Jessica Hill | AP Images

De pequeña quería ser invisible. Solía meter comida en un hatillo, improvisado con un paño de cocina y la rama de algún árbol, y sentarme en el fondo de la huerta a imaginar cómo, liberada del cuerpo, podría colarme en cualquier casa, en cualquier conversación. No sé si en aquel deseo había ya algo de periodista o de comisario Villarejo. Luego la televisión me hizo visible y lo que se fue haciendo invisible fue la tela de mis vestidos, porque a veces uno se exhibe para ocultarse.

Ignoro si vivimos en una sociedad tan tímida que necesita exponerse para disimularlo. La realidad es que, antes que ingenieros, informáticos o veterinarios, los niños anhelan ser youtubers o tiktokers. Ansían ser visibles, tan exteriores como aquel farmacéutico del que hablaba Pla, que «se pondría un vidrio en el estómago para que la gente se parase a ver cómo funciona y está construido». Nada que objetar si se crean contenidos interesantes que formen y entretengan, pero a menudo las redes son el simple bombín de la vanidad. Tiene una la sensación de que no le estamos sacando partido a la tecnología, como si nos hubieran regalado unos huevos Galo Celta y solo se nos hubiera ocurrido hacer con ellos una guerra.

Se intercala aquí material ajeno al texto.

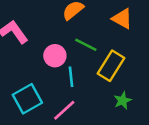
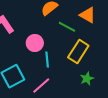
green line: (86, 45) -> (67, 27), moved

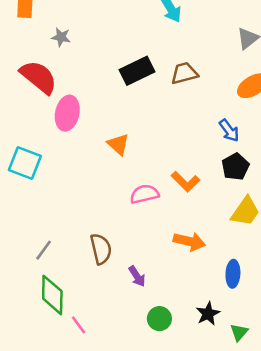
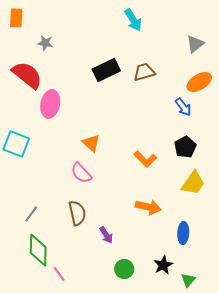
blue arrow: (229, 131) -> (183, 107), moved
orange triangle: (118, 144) -> (91, 143), moved
pink semicircle: (144, 194) -> (81, 173), moved, turned -120

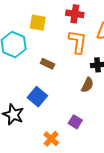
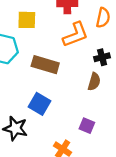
orange L-shape: (78, 42) -> (75, 35), turned 70
brown rectangle: (48, 64) -> (45, 65), size x1.6

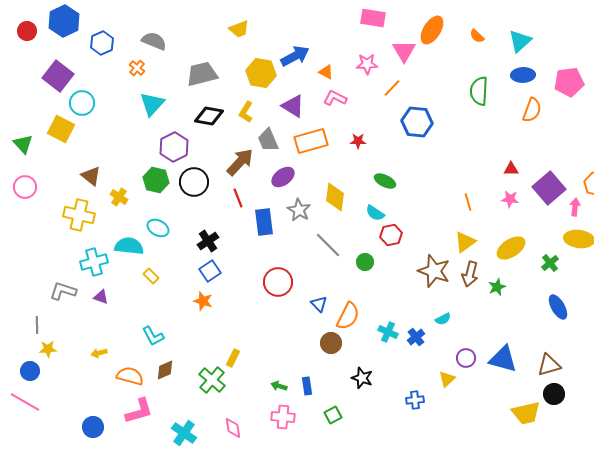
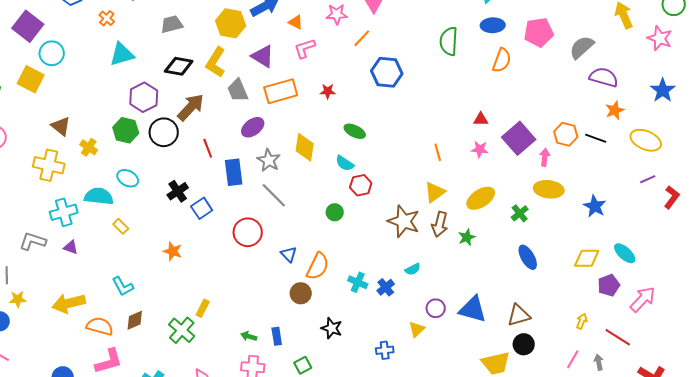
gray trapezoid: (202, 74) -> (172, 24), size x0.7
pink L-shape: (335, 98) -> (305, 48), turned -45
cyan triangle: (152, 104) -> (122, 54), turned 32
yellow L-shape: (246, 112) -> (216, 62), size x1.4
brown arrow: (240, 162) -> (191, 107), moved
gray line: (328, 245) -> (274, 195), moved
blue square: (210, 271) -> (202, 208), moved
yellow arrow: (99, 353) -> (69, 303), size x2.0

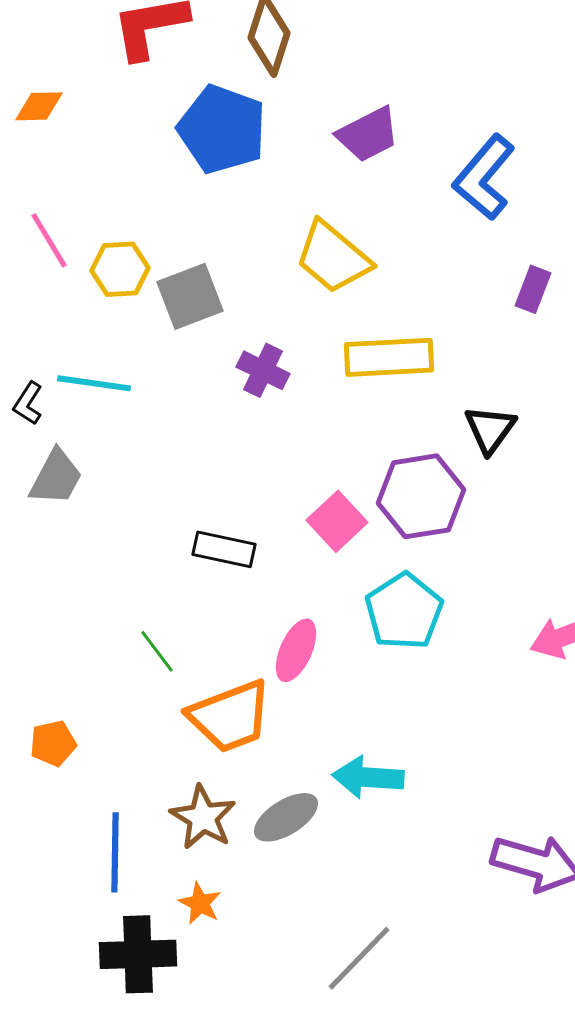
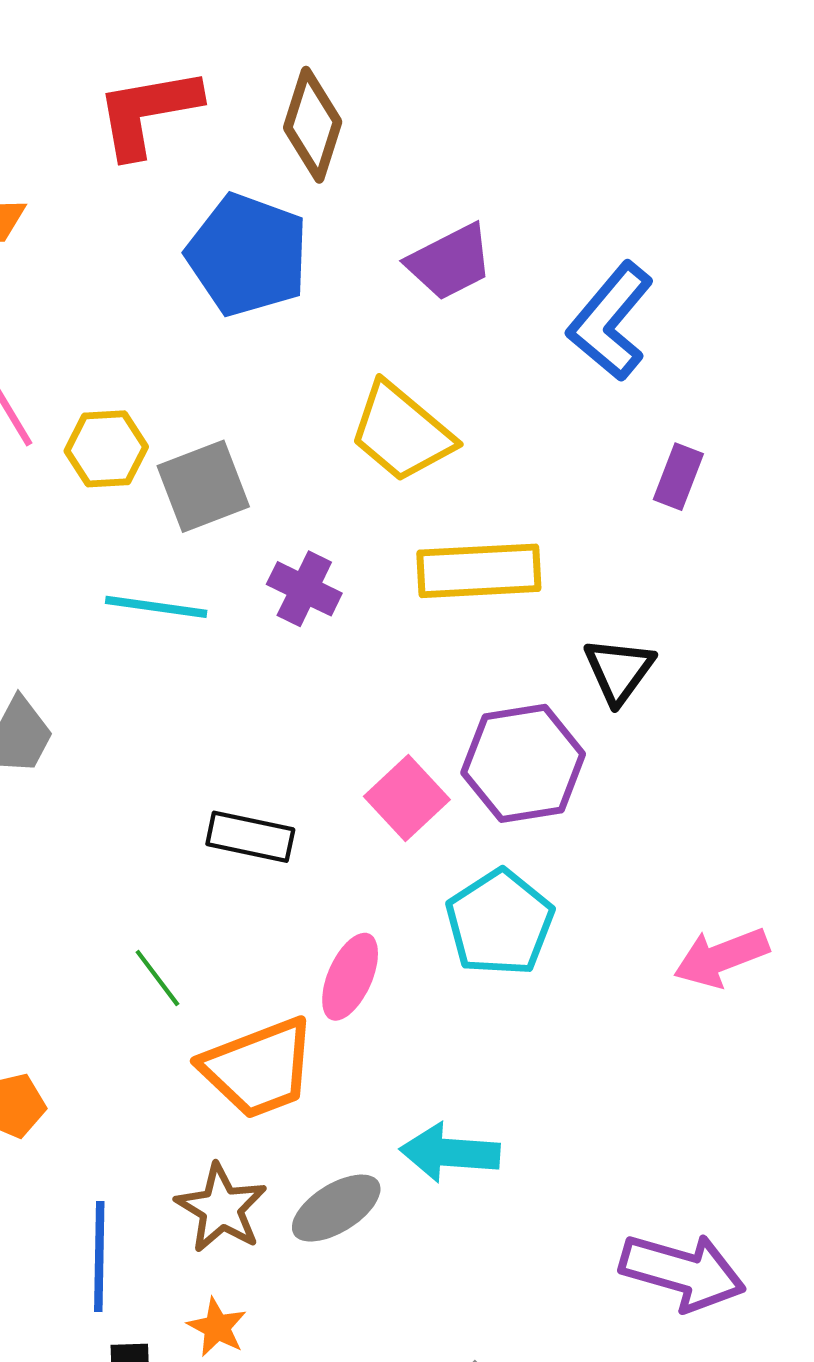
cyan line: (94, 383) -> (156, 607), moved

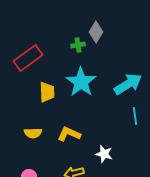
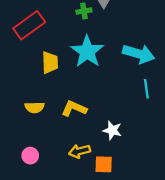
cyan arrow: (128, 84) -> (139, 54), turned 48

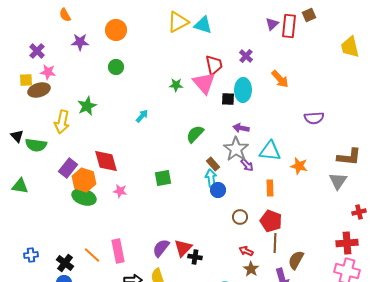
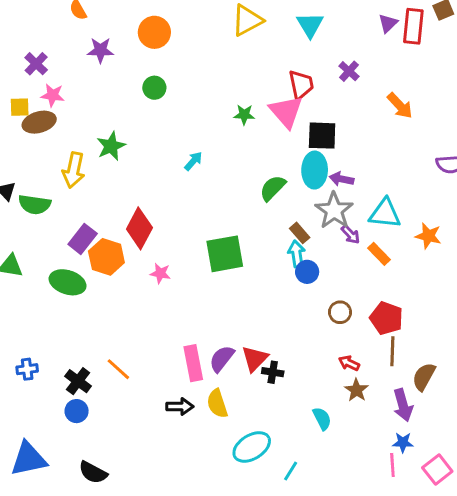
cyan triangle: (203, 25) -> (310, 25), moved, turned 42
cyan ellipse: (243, 90) -> (315, 170), moved
black square: (228, 99) -> (322, 136), size x1.5
red diamond: (106, 161) -> (139, 228), turned 44
green square: (163, 178) -> (225, 254), size x1.5
orange rectangle: (270, 188) -> (379, 254), moved, turned -42
green ellipse: (84, 197) -> (68, 282), moved
pink rectangle: (118, 251) -> (193, 363), moved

No hemos conseguido hacer de la vida virtual una existencia más alentadora que la real. También hay curvas, odiadores, lemas huecos, descontroladas olas virales y poca sesoprevalencia. Tanto insistir en que «hay que ser uno mismo», y he aquí el resultado: humo mismo. Pero no crean que una sociedad enredada en bagatelas, en coreografiar su narcisismo, es una sociedad sin tiempo para instruirse: Tik Tok enseña, por ejemplo, si es posible saborear la salsa de soja con los testículos.

Embobados con nuestro propio reflejo, hipnotizados por nosotros mismos, no hay quien nos saque del trance. Todo lo contrario: la OMS, que va camino de ser OMG, ha pedido a la población que se grabe cantando y bailando We are family, en lo que parece su medida más comprometida para espantar al virus. La Galería Uffizi ha hecho bailar a Las tres gracias de Morandini y ha unido el grito de la Medusa de Caravaggio al coronavirus. Puestos a hacer de cualquier cosa divertidos y breves vídeos musicales, podrían probar con las intervenciones de sus señorías en el Congreso. ¡La realpolitiktok!

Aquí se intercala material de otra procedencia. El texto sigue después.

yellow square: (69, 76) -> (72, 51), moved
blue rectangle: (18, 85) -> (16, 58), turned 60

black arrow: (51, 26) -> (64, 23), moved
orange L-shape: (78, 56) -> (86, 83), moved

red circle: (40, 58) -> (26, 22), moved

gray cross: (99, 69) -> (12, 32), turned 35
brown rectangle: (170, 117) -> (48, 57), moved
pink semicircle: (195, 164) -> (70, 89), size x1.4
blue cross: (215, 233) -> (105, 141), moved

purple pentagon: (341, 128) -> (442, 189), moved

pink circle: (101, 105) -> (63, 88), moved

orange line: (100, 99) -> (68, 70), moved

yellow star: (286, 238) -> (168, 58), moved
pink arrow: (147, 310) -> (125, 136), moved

No estamos lejos de ese episodio de Black mirror en el que los protagonistas comparten públicamente cualquier actividad diaria y es una aplicación la que determina su estatus social, en función de las estrellas con las que el prójimo valore sus interacciones. Las redes retratan ya esa vida entendida como constante promoción, donde el éxito no se rige por el principio de Arquímedes: sumergidos en el fluido virtual, cada vez más cuerpos experimentan un empuje hacia arriba superior al peso del fluido desalojado.

Si nos confinan, siempre nos quedará hacer carrera como youtubers. Y en un futuro reclamar, como apuntó Monsiváis en su aforismo contrawarholiano, nuestro derecho a quince minutos de anonimato.